Cameron Patrick cameron at patrick.wattle.id.au
Fri Dec 26 23:35:57 WST 2003


On Fri, Dec 26, 2003 at 09:10:28PM +0800, Chris Caston wrote:

| I think it might be the fan but I haven't open it up yet so I'm not
| sure. I hear that fixing/replacing them requires use of a soldering
| iron.

How high pitched is the noise?  It may well /not/ be the fan, but
capacitors or some such (note that my electronics skills are lousy so I
may have named the wrong bit).  If it sounds like something mechanical,
it's probably the fan; a really high pitched squeal (like you get from
the telly) is probably something else operating at high frequency.
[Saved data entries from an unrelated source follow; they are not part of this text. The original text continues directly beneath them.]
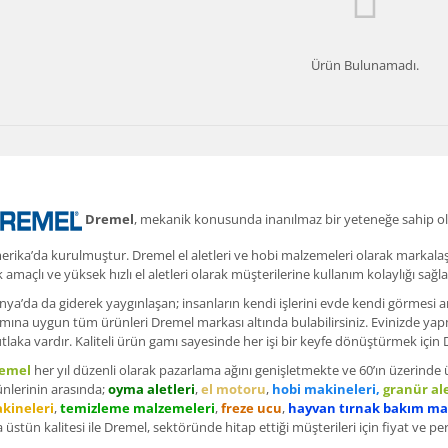
Ürün Bulunamadı.
Dremel
, mekanik konusunda inanılmaz bir yeteneğe sahip ol
rika’da kurulmuştur. Dremel el aletleri ve hobi malzemeleri olarak markalaşm
 amaçlı ve yüksek hızlı el aletleri olarak müşterilerine kullanım kolaylığı sa
ya’da da giderek yaygınlaşan; insanların kendi işlerini evde kendi görmesi 
mına uygun tüm ürünleri Dremel markası altında bulabilirsiniz. Evinizde yapm
laka vardır. Kaliteli ürün gamı sayesinde her işi bir keyfe dönüştürmek içi
emel
her yıl düzenli olarak pazarlama ağını genişletmekte ve 60’ın üzerinde 
nlerinin arasında;
oyma aletleri
,
el motoru
,
hobi makineleri,
granür ale
kineleri
,
temizleme malzemeleri
,
freze ucu
,
hayvan tırnak bakım ma
a üstün kalitesi ile Dremel, sektöründe hitap ettiği müşterileri için fiyat ve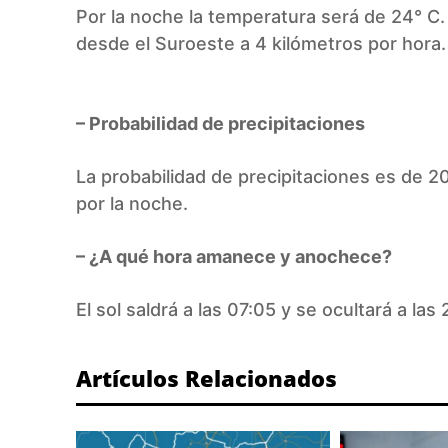
Por la noche la temperatura será de 24° C.
desde el Suroeste a 4 kilómetros por hora.
– Probabilidad de precipitaciones
La probabilidad de precipitaciones es de 2
por la noche.
– ¿A qué hora amanece y anochece?
El sol saldrá a las 07:05 y se ocultará a las
Artículos Relacionados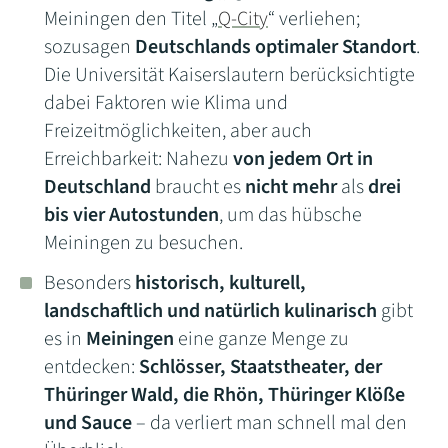
Meiningen den Titel „
Q-City
“ verliehen;
sozusagen
Deutschlands optimaler Standort
.
Die Universität Kaiserslautern berücksichtigte
dabei Faktoren wie Klima und
Freizeitmöglichkeiten, aber auch
Erreichbarkeit: Nahezu
von jedem Ort in
Deutschland
braucht es
nicht mehr
als
drei
bis vier Autostunden
, um das hübsche
Meiningen zu besuchen.
Besonders
historisch, kulturell,
landschaftlich und natürlich kulinarisch
gibt
es in
Meiningen
eine ganze Menge zu
entdecken:
Schlösser, Staatstheater, der
Thüringer Wald, die Rhön, Thüringer Klöße
und Sauce
– da verliert man schnell mal den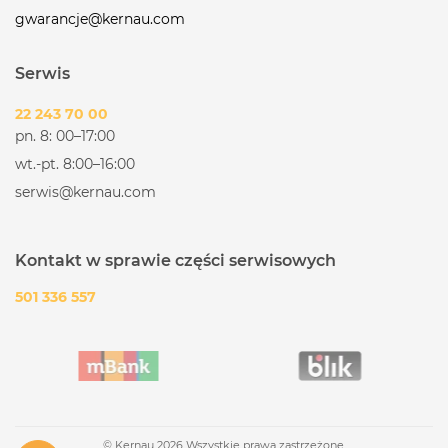
gwarancje@kernau.com
Serwis
22 243 70 00
pn. 8: 00–17:00
wt.-pt. 8:00–16:00
serwis@kernau.com
Kontakt w sprawie części serwisowych
501 336 557
© Kernau 2026 Wszystkie prawa zastrzeżone.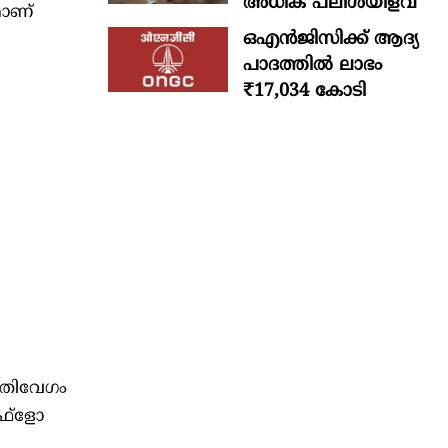
അധിക പലിശയിളവ്
മാണ്
ഒഎന്‍ജിസിക്ക് ആദ്യ
പാദത്തില്‍ ലാഭം
₹17,034 കോടി
 അതിവേഗം
്‌ളോ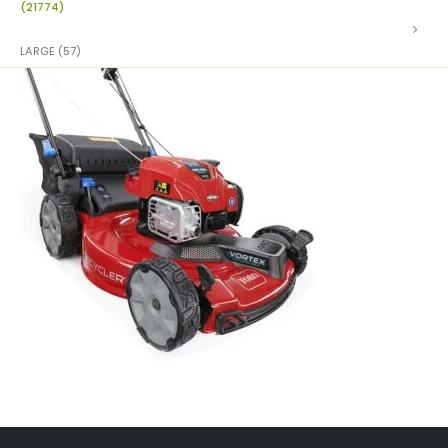
(21774)
LARGE (57)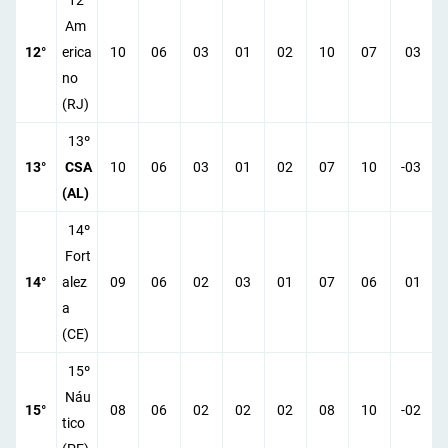
12º
Am
12°
erica
10
06
03
01
02
10
07
03
no
(RJ)
13º
13°
CSA
10
06
03
01
02
07
10
-03
(AL)
14º
Fort
14°
alez
09
06
02
03
01
07
06
01
a
(CE)
15º
Náu
15°
08
06
02
02
02
08
10
-02
tico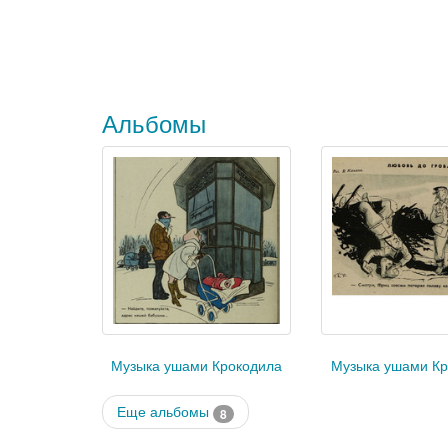
Альбомы
Музыка ушами Крокодила
Музыка ушами Кр
Еще альбомы
8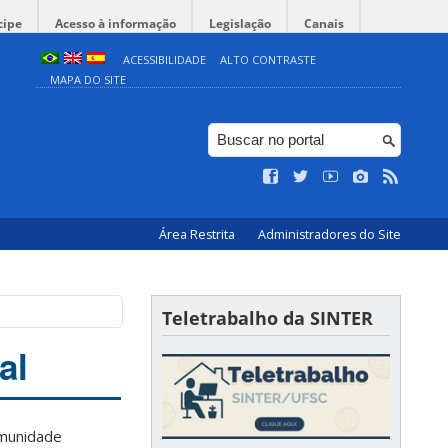
cipe
Acesso à informação
Legislação
Canais
ACESSIBILIDADE
ALTO CONTRASTE
MAPA DO SITE
Área Restrita
Administradores do Site
Teletrabalho da SINTER
al
omunidade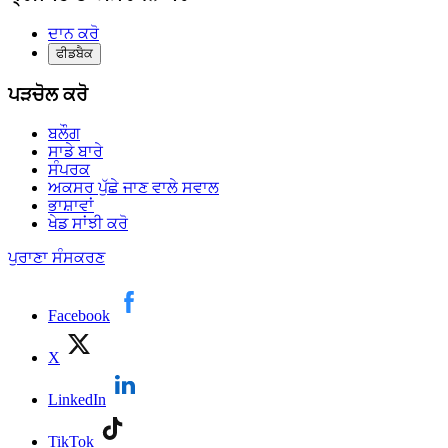
ਦਾਨ ਕਰੋ
ਫੀਡਬੈਕ
ਪੜਚੋਲ ਕਰੋ
ਬਲੌਗ
ਸਾਡੇ ਬਾਰੇ
ਸੰਪਰਕ
ਅਕਸਰ ਪੁੱਛੇ ਜਾਣ ਵਾਲੇ ਸਵਾਲ
ਭਾਸ਼ਾਵਾਂ
ਖੇਡ ਸਾਂਝੀ ਕਰੋ
ਪੁਰਾਣਾ ਸੰਸਕਰਣ
Facebook
X
LinkedIn
TikTok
If it's old-ish, it might be a fan that requires oiling.
See http://dansdata.com/fanmaint.htm

Replacing fans is pretty easy[1].  If there's a connector on the fan,
unplug it.  If there's no connector, snip the wires to the fan about
half-way along (so you're not re-soldering too close to the PSU), get
out a new fan (you do have a spare 80mm 12V fan lying around, don't
you?), and solder the appropriate coloured wires to it, and you're done.
Make sure you cover the exposed wires with e.g. electrician's tape, so
they don't short out.  Incidentally, when you've got the fan
disconnected from the PSU would be a good time to verify that the fan
really /is/ making the noise - plug it into a spare 12v supply (you've
got one of those at least, right? at the very worst, you could
cannibalise a molex connector and borrow a computer's PSU) and listen to
it.

Cameron.

[1] I've only done it once, it worked the first time, and the PSU in
question is still going strong.  So it can't be too bad.